## Stored items
----
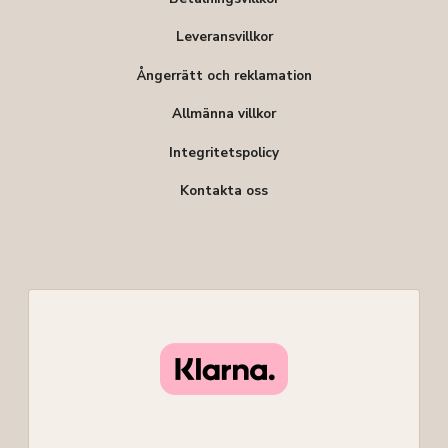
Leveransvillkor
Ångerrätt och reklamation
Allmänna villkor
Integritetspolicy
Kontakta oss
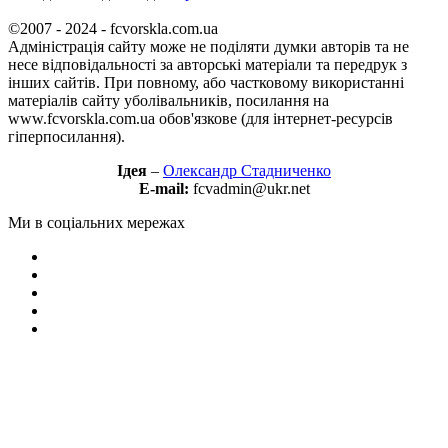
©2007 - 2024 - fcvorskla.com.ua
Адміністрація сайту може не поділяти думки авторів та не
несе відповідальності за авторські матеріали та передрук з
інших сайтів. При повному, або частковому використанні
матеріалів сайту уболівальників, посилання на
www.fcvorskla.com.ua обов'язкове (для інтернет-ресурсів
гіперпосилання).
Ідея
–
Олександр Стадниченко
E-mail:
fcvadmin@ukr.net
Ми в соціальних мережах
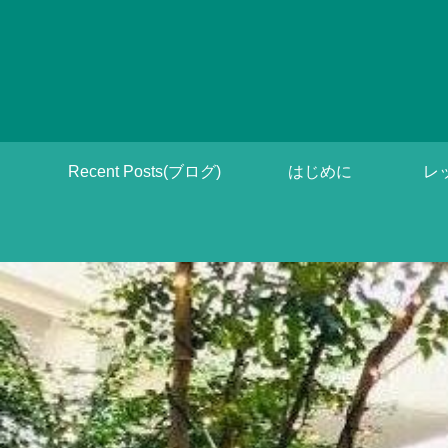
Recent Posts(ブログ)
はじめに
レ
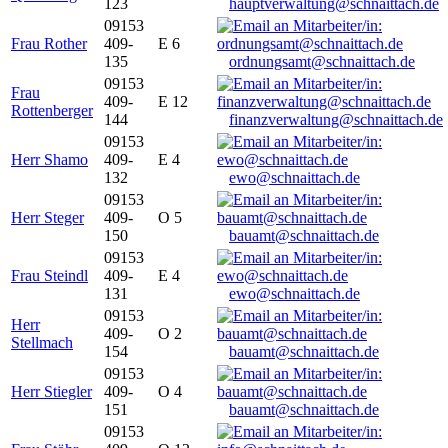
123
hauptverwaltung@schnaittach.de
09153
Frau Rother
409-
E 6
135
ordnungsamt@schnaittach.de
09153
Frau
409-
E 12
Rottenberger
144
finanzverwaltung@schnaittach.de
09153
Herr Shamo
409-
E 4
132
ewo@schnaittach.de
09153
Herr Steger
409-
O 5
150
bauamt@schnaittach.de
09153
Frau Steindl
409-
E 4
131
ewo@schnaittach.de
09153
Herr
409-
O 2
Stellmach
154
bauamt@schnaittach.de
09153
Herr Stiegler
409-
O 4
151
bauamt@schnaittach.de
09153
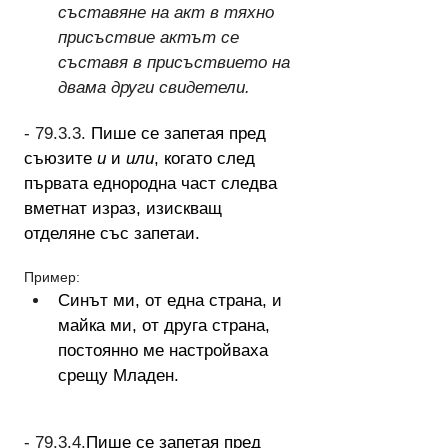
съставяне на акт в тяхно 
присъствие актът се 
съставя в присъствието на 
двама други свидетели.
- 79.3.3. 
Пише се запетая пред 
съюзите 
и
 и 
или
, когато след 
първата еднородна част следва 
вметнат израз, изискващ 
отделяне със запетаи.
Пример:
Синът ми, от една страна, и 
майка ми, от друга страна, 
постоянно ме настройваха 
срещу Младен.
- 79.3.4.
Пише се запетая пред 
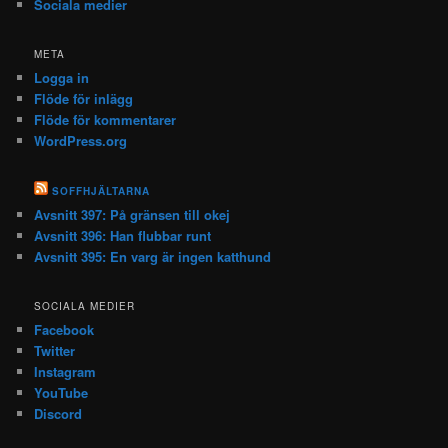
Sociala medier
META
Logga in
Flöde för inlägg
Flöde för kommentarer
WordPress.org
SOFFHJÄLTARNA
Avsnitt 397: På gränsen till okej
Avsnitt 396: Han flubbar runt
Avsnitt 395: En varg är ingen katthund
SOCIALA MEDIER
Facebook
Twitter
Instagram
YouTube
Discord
----
## What you should do
Each line from the start of the entries to the line holding "Frau Steindl" is to be given again exactly, both ends included, and each picture is to be left out.

## Task response
Leveransvillkor
Ångerrätt och reklamation
Allmänna villkor
Integritetspolicy
Kontakta oss
©2007 - 2024 - fcvorskla.com.ua
Адміністрація сайту може не поділяти думки авторів та не
несе відповідальності за авторські матеріали та передрук з
інших сайтів. При повному, або частковому використанні
матеріалів сайту уболівальників, посилання на
www.fcvorskla.com.ua обов'язкове (для інтернет-ресурсів
гіперпосилання).
Ідея
–
Олександр Стадниченко
E-mail:
fcvadmin@ukr.net
Ми в соціальних мережах
Recent Posts(ブログ)
はじめに
レ
123
hauptverwaltung@schnaittach.de
09153
Frau Rother
409-
E 6
135
ordnungsamt@schnaittach.de
09153
Frau
409-
E 12
Rottenberger
144
finanzverwaltung@schnaittach.de
09153
Herr Shamo
409-
E 4
132
ewo@schnaittach.de
09153
Herr Steger
409-
O 5
150
bauamt@schnaittach.de
09153
Frau Steindl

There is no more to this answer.